[Data provided]
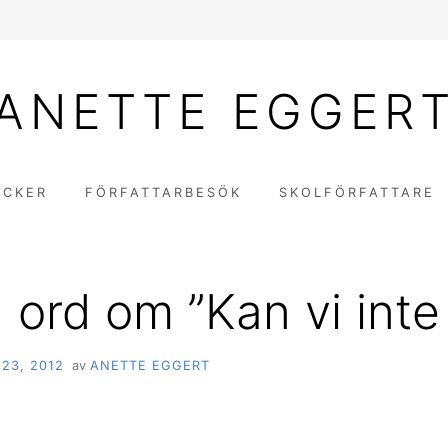
ANETTE EGGER
ÖCKER
FÖRFATTARBESÖK
SKOLFÖRFATTARE
 ord om ”Kan vi inte
23, 2012
av
ANETTE EGGERT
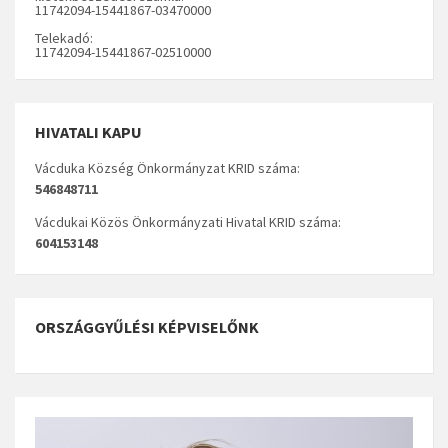
11742094-15441867-03470000
Telekadó:
11742094-15441867-02510000
HIVATALI KAPU
Vácduka Község Önkormányzat KRID száma:
546848711
Vácdukai Közös Önkormányzati Hivatal KRID száma:
604153148
ORSZÁGGYŰLÉSI KÉPVISELŐNK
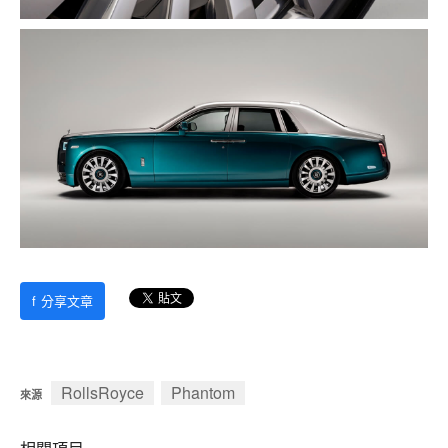
f
分享文章
RollsRoyce
Phantom
來源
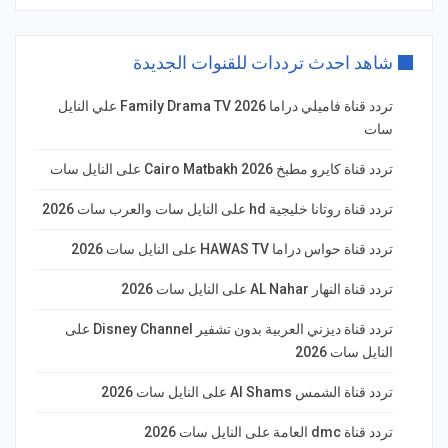
شاهد احدث ترددات للقنوات الجديدة
تردد قناة فاميلي دراما Family Drama TV 2026 علي النايل
سات
تردد قناة كايرو مطبخ 2026 Cairo Matbakh على النايل سات
تردد قناة روتانا خليجية hd على النايل سات والعرب سات 2026
تردد قناة حواس دراما HAWAS TV على النايل سات 2026
تردد قناة النهار AL Nahar على النايل سات 2026
تردد قناة ديزني العربية بدون تشفير Disney Channel على
النايل سات 2026
تردد قناة الشمس Al Shams على النايل سات 2026
تردد قناة dmc العامة على النايل سات 2026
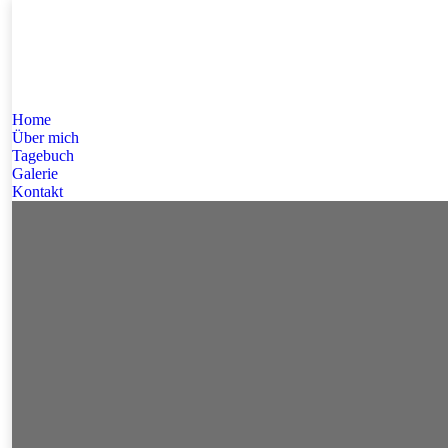
Home
Über mich
Tagebuch
Galerie
Kontakt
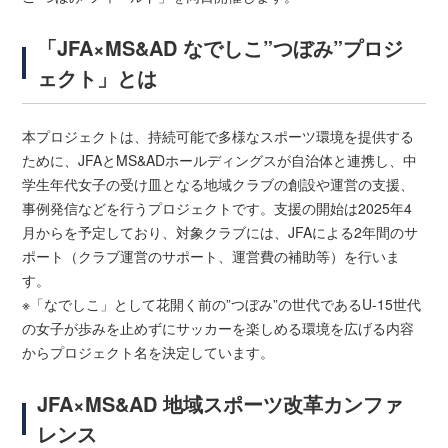
「JFA×MS&AD なでしこ”つぼみ”プロジ
ェクト」とは
本プロジェクトは、持続可能で多様なスポーツ環境を提供する
ために、JFAとMS&ADホールディングスが自治体と連携し、中
学生年代女子の受け皿となる地域クラブの創設や運営の支援、
事例発信などを行うプロジェクトです。支援の開始は2025年4
月からを予定しており、対象クラブには、JFAによる2年間のサ
ポート（クラブ運営のサポート、運営費の補助等）を行いま
す。
※「なでしこ」として花開く前の”つぼみ”の世代であるU-15世代
の女子が歩みを止めずにサッカーを楽しめる環境を広げる内容
からプロジェクト名を決定しています。
JFA×MS&AD 地域スポーツ改革カンファ
レンス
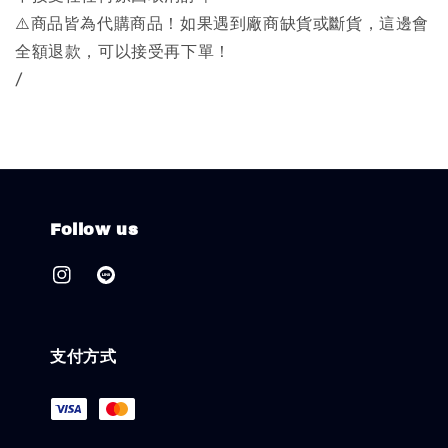
⚠️商品皆為代購商品！如果遇到廠商缺貨或斷貨，這邊會
全額退款，可以接受再下單！
/
Follow us
支付方式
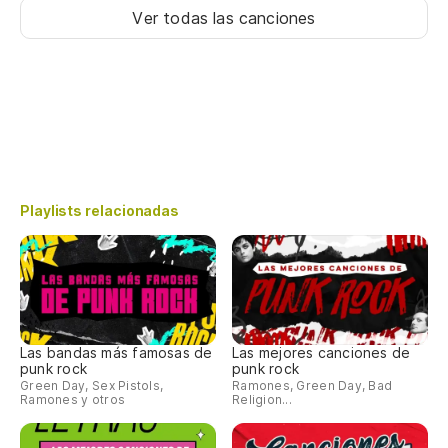
Ver todas las canciones
Playlists relacionadas
Las bandas más famosas de
Las mejores canciones de
punk rock
punk rock
Green Day, Sex Pistols,
Ramones, Green Day, Bad
Ramones y otros
Religion...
[/Data provided]
Exercise: Locate the word "النايل" in the records and collect each line it appears in.

Completed exercise:
تردد قناة فاميلي دراما Family Drama TV 2026 علي النايل
تردد قناة كايرو مطبخ 2026 Cairo Matbakh على النايل سات
تردد قناة روتانا خليجية hd على النايل سات والعرب سات 2026
تردد قناة حواس دراما HAWAS TV على النايل سات 2026
تردد قناة النهار AL Nahar على النايل سات 2026
النايل سات 2026
تردد قناة الشمس Al Shams على النايل سات 2026
تردد قناة dmc العامة على النايل سات 2026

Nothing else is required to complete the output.